Das muss aber jeder für sich selber entscheiden. Schoner wie Race Face Rally oder 661 race knee&shin schützen extrem gut, aber sind auch sau warm. Troy Lee Brian Lopes sind hingegen dünner und angenehmer und der Aufschlag wird dafür mehr schmerzen, aber schützen dennoch ausreichend.

Als Anfänger, wenn man ständig hinfällt, sind massive Schoner wie Race Face super, aber ich versteh auch Racer welche nur Kneepads tragen.

Selber stürz ich nur noch sehr selten. Etwa 1-3 mal im Jahr und das obwohl ich während der Bikeparksaison eigentlich jedes WE auf dem DHradl sitz und im Sommer für nen Monat in Frankreich beinah täglich. Da will ich keine Schoner welche mich vor jedem Kratzer schützen und dafür sau warm sind, sondern der Knochen muss heil bleiben und mehr nicht.

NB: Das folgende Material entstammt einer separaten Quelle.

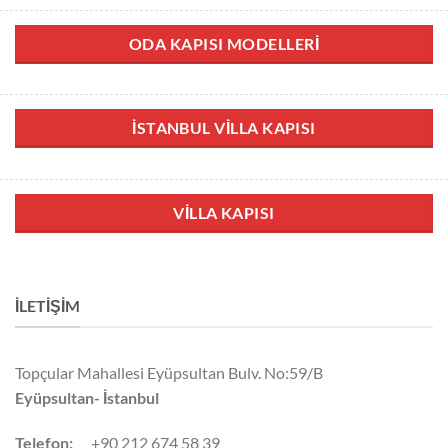
ODA KAPISI MODELLERI
İSTANBUL VILLA KAPISI
VILLA KAPISI
İLETIŞIM
Topçular Mahallesi Eyüpsultan Bulv. No:59/B
Eyüpsultan- İstanbul
Telefon:
+90 212 674 58 39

Natürlich muss man sich auch überlegen wo man hauptsächlich fährt.
Auf Strecken wie Bad Wildbad und Ochsenkopf würd ich dann doch lieber auf nen Plastikschützer vertrauen und auf österreichischen Strecken, wo man es hauptsächlich mit Wurzeln zu tun hat, reicht für mich auch nen vpd Schützer.

Problem bei der Sache ist halt, dass man als guter Fahrer zwar fast nicht mehr stürzt, aber wenn man stürzt, es teils ordentlich kracht.


----------



## dubbel (26. Mai 2009)

ist genau wie die helmdiskussion: 
ich sag ja auch nicht, dass ein helm sinnlos ist, nur weil er bei nem frontalcrash mit nem auto nicht die komplette energie vernichtet.


----------



## oBATMANo (26. Mai 2009)

> Und besser als ohne? Fahre ich ohne Schützer defensiver als vollgepanzert mit Schützern, die mich zwar vollgepanzert fühlen lassen, aber nur kleinere Kratzer verhindern können? Solang ich mir das nicht völlig bewusst bin, fahre ich vollgepanzert sicherlich aggressiver - und bin damit gefährdeter.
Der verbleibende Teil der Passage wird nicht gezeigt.